Rewriting the lexer benchmark in Rust - Eli Bendersky's website

I've reimplemented my lexical analyzer (lexer) for the the TableGen language in Python, JS and Go so far. The latest post in the series discussed how several years of new Go versions improved my lexer's performance by roughly 2x, and how several additional optimizations won another 37%; the final result is a lexer that churns through 1 MiB of source code in just 5.6 milliseconds.

Since I've also been playing with Rust recently, I thought it would be interesting to re-implement this lexer once again, this time in Rust. Rust is certainly the lowest-level language among those I've used so far for this task, so I expect to see some top-notch performance.

The full code for this post is available on GitHub.

Designing an API

I find that Rust's strict ownership rules makes one think carefully about API design from very early on. If we want to create a lexer and pass it a string as input - who owns the string? In Rust, the answer to this question is not an implicit contract (like it always is in C and sometimes in C++), and it cannot be deferred to the runtime either (like one would do in Python, JS or Go). The answer has to be explicitly encoded into the types of the program.

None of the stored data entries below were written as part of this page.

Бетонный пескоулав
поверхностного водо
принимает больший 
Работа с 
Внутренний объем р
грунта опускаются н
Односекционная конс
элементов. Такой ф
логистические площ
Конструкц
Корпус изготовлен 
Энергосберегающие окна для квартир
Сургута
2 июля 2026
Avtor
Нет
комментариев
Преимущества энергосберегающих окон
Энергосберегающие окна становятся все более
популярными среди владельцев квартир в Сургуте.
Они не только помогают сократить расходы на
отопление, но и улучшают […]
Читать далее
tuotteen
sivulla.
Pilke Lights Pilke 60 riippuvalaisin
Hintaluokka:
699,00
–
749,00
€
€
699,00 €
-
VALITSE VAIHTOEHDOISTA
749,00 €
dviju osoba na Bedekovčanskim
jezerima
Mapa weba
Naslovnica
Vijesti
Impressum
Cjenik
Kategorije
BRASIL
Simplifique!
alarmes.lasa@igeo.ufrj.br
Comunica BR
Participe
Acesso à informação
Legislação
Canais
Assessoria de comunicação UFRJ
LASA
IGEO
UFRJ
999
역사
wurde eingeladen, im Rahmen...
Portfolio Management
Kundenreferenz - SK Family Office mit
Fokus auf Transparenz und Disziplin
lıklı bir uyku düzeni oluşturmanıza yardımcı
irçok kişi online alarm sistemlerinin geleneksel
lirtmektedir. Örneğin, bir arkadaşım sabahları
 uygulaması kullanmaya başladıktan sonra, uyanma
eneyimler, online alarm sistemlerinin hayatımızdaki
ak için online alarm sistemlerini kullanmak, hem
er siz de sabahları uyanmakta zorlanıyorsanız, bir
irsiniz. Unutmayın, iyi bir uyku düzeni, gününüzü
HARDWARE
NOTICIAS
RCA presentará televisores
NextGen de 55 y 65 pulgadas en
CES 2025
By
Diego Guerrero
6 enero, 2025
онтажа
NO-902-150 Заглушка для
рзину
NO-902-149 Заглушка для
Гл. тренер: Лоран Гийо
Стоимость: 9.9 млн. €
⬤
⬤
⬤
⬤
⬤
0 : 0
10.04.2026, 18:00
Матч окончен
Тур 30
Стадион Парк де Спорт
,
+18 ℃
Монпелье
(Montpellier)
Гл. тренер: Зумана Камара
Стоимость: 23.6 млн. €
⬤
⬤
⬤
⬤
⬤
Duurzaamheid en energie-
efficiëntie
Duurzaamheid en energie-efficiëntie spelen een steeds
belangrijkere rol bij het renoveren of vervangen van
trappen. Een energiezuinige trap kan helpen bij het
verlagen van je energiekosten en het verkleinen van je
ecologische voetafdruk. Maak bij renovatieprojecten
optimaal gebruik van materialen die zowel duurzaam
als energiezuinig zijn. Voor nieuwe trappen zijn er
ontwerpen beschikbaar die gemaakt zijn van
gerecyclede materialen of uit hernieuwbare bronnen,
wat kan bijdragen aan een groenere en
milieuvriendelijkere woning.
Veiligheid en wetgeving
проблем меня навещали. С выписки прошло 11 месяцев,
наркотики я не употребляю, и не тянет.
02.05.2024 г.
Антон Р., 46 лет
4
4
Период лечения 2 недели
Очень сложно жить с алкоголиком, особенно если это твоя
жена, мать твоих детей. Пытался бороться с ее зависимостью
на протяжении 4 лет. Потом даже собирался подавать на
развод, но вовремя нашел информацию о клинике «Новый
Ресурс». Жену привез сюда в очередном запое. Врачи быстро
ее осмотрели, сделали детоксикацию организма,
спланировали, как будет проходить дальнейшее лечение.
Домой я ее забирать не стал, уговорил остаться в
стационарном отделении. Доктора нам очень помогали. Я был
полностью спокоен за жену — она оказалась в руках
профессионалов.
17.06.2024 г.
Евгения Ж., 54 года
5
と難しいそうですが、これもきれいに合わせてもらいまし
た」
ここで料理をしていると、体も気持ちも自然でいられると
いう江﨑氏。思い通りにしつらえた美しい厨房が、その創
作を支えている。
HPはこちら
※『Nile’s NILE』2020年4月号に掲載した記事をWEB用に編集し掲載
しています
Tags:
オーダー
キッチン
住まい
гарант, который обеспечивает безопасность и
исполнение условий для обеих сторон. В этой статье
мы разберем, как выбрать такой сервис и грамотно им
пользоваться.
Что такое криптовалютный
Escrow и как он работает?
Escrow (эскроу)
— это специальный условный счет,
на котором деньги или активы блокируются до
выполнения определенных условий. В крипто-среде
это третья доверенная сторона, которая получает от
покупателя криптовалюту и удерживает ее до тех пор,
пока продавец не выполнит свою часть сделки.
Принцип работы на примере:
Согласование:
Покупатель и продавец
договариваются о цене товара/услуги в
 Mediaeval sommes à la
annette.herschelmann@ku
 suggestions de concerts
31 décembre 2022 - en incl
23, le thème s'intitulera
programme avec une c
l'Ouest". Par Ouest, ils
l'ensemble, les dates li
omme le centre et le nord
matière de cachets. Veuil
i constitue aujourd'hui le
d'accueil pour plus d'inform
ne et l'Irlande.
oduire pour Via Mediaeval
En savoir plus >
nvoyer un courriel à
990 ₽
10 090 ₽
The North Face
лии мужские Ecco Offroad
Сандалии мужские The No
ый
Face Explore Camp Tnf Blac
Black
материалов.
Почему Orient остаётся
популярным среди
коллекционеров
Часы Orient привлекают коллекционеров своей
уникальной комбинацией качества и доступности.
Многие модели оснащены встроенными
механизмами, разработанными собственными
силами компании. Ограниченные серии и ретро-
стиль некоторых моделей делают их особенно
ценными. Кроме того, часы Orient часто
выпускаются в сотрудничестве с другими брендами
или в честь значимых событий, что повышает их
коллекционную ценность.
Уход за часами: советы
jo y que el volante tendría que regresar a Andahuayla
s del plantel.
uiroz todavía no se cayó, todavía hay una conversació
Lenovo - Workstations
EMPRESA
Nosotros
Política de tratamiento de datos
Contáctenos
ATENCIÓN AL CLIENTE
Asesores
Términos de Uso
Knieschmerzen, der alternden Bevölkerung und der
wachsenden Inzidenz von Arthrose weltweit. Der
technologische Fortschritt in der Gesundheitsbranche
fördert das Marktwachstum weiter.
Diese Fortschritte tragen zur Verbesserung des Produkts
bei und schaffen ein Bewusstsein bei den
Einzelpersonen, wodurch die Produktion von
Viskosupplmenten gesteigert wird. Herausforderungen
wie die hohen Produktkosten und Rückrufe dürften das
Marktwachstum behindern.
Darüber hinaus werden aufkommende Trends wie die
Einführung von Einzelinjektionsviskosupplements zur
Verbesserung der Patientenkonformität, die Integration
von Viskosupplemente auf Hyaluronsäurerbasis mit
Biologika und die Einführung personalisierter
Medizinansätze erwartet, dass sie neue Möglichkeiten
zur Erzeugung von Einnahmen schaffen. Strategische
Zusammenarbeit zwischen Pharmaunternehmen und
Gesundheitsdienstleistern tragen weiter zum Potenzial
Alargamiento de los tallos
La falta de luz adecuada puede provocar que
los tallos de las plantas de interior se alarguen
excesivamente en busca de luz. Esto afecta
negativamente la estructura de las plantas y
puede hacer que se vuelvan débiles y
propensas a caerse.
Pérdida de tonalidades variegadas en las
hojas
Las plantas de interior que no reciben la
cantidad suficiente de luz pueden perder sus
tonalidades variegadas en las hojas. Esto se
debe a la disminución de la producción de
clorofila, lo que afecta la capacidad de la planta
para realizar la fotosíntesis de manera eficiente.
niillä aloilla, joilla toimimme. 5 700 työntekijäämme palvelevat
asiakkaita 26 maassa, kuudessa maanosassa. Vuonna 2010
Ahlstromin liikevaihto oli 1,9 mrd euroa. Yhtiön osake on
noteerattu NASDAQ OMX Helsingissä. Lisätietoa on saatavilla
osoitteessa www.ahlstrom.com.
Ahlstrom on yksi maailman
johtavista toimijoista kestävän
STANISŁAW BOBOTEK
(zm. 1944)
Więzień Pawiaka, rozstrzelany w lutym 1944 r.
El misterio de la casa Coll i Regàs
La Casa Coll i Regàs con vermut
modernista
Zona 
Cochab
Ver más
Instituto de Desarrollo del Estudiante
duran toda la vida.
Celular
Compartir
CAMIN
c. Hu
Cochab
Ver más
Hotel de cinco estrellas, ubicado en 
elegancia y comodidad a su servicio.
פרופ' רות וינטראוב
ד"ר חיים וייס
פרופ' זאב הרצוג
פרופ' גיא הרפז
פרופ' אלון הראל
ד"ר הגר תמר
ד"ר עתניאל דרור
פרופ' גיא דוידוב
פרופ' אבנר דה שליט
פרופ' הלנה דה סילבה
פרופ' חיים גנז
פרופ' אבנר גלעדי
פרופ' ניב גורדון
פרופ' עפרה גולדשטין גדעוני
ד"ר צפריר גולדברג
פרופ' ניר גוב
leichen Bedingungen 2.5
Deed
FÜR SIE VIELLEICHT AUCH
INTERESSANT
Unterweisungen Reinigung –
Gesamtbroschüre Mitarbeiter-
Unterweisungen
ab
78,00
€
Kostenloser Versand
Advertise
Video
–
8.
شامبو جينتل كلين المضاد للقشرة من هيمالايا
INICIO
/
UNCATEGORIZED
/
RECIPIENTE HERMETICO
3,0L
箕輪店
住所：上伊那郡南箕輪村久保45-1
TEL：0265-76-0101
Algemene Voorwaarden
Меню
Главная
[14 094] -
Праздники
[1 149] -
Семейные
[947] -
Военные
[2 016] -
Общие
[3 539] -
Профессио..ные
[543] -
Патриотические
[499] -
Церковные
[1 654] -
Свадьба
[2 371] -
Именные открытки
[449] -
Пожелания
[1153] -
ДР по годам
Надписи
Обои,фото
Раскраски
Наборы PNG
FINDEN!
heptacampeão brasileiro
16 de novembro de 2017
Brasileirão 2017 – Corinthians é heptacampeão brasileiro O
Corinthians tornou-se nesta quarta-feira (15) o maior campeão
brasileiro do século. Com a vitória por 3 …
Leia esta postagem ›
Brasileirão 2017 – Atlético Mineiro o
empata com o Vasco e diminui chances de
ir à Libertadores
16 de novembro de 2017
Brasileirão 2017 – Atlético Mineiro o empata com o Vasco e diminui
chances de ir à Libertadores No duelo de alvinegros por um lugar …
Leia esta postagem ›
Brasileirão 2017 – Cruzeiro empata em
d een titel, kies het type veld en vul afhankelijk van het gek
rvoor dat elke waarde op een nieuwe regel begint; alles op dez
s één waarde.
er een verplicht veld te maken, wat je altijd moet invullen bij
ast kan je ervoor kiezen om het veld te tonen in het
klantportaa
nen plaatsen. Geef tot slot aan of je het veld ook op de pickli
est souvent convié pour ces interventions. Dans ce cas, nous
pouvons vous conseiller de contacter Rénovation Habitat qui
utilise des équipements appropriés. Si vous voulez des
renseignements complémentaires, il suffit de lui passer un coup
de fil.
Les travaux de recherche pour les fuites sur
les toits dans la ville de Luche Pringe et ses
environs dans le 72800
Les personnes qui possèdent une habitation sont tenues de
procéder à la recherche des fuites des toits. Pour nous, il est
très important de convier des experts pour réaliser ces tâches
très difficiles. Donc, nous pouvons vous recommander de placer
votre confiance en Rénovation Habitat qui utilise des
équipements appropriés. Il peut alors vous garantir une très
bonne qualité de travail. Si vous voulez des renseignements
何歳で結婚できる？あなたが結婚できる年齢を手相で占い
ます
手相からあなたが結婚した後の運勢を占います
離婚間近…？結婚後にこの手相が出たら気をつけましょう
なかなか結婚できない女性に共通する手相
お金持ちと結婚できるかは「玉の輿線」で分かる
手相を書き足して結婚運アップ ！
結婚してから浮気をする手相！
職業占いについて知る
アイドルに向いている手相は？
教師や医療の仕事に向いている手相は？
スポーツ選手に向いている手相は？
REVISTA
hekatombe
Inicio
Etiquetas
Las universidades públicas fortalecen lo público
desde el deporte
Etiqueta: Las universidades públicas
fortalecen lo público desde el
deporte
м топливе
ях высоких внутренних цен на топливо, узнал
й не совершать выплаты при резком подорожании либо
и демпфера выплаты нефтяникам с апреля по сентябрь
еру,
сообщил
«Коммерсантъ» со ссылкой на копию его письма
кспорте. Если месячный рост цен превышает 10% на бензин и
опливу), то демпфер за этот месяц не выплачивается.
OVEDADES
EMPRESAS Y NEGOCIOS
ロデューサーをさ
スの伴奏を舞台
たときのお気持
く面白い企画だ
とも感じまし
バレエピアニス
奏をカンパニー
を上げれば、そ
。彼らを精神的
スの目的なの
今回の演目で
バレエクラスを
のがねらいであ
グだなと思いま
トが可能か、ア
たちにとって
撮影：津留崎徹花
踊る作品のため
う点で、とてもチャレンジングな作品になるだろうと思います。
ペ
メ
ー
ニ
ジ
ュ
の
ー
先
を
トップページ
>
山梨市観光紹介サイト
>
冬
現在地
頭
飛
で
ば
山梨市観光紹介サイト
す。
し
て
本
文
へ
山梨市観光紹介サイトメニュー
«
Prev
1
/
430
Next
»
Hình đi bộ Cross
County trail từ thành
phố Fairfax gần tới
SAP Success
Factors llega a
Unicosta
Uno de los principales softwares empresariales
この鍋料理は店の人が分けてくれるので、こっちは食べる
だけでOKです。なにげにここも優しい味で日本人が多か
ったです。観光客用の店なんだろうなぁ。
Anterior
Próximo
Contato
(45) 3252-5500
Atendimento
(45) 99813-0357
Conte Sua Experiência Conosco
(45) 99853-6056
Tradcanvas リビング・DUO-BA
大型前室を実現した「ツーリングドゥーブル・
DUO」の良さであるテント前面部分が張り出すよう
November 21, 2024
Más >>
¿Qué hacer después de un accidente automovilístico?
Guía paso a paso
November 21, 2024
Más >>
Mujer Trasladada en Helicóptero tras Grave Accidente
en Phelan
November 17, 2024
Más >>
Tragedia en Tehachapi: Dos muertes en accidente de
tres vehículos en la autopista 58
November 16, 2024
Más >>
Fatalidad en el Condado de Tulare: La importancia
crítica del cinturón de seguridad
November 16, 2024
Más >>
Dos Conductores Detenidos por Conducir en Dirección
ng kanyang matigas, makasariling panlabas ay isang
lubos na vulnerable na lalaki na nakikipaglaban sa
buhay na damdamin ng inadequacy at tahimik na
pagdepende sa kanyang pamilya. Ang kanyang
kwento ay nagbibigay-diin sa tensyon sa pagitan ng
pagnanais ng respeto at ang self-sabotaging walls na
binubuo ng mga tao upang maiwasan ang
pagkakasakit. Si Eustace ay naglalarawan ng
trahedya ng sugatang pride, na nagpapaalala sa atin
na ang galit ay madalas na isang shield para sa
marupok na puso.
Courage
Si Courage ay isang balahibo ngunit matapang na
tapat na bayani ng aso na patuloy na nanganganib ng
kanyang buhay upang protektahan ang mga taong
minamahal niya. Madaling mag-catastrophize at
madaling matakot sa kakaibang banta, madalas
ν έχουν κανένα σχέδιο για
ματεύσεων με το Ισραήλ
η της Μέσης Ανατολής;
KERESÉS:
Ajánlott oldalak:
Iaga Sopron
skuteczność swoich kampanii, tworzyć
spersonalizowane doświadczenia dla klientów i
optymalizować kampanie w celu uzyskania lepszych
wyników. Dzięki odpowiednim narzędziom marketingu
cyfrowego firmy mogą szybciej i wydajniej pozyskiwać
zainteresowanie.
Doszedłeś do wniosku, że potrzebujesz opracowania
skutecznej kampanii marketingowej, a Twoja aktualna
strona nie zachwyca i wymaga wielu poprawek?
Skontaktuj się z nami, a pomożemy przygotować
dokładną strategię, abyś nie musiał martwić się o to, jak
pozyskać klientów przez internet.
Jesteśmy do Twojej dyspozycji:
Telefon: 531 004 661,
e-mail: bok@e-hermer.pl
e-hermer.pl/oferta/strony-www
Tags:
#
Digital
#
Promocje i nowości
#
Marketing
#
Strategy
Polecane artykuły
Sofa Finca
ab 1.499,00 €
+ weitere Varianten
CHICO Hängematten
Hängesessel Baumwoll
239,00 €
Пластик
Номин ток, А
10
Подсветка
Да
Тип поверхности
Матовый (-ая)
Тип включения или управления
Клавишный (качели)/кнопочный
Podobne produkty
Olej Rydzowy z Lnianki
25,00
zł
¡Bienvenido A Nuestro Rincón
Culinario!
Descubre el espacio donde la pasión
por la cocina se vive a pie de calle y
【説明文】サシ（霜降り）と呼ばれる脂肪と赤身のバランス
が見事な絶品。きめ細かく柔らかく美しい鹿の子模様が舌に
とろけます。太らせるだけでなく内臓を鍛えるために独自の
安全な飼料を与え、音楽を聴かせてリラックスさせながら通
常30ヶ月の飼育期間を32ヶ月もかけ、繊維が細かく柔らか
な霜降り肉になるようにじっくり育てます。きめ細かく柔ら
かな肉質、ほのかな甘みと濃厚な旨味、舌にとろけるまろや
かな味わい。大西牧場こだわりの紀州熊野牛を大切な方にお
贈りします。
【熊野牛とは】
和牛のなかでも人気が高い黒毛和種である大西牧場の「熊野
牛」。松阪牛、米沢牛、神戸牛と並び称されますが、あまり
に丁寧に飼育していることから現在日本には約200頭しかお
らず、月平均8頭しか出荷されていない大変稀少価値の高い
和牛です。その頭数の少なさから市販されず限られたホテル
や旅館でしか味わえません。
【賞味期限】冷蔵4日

Since one of the goals of this series of posts is performance, I decided to go with a zero-copy API at first, where the user of the lexer owns the input string; the lexer, in turn, returns tokens that contain references into this input string - so the user ends up owning these too. Rust's lifetime specifiers make this fairly natural; here's the type:

pub struct Lexer<'source> {
  input: &'source str,
  iter: Peekable<CharIndices<'source>>,

  // c is the last char taken from iter, and ci is its offset in the input.
  c: char,
  ci: usize,

  // error is true iff the lexer encountered and error.
  error: bool,
}

Ignore the fields for now, focusing just on the struct definition. This is the constructor:

impl<'source> Lexer<'source> {
    pub fn new(input: &'source str) -> Self {
      // ...
    }
}

The 'source lifetime specifier is used to explicitly annotate the lifetime of the input string slice, since we want to store it in our Lexer and refer to it later. Once a Lexer is created, the user obtains new tokens by calling next_token:

pub fn next_token(&mut self) -> Token<'source> {
  // ...
}

Note that the returned Token also has the same lifetime annotation. Here's how the type is defined:

#[derive(Debug, PartialEq, Clone, Copy)]
pub struct Token<'source> {
    pub value: TokenValue<'source>,
    pub pos: usize,
}

#[derive(Debug, PartialEq, Clone, Copy)]
pub enum TokenValue<'source> {
    EOF,
    Error,

    Plus,
    Minus,
    Multiply,
    Divide,
    Period,
    Backslash,
    Colon,
    Percent,
    Pipe,
    Exclamation,
    Question,
    Pound,
    Ampersand,
    Semi,
    Comma,
    LeftParen,
    RightParen,
    LeftAng,
    RightAng,
    LeftBrace,
    RightBrace,
    LeftBracket,
    RightBracket,
    Equals,
    Comment(&'source str),
    Identifier(&'source str),
    Number(&'source str),
    Quote(&'source str),
}

Now it should be clear how these lifetimes are tied together. Some tokens hold slices into the user's input, and this is encoded in the explicit lifetimes. The signature of the next_token method says "we return tokens with a lifetime that's tied to the lifetime of the input passed into the constructor".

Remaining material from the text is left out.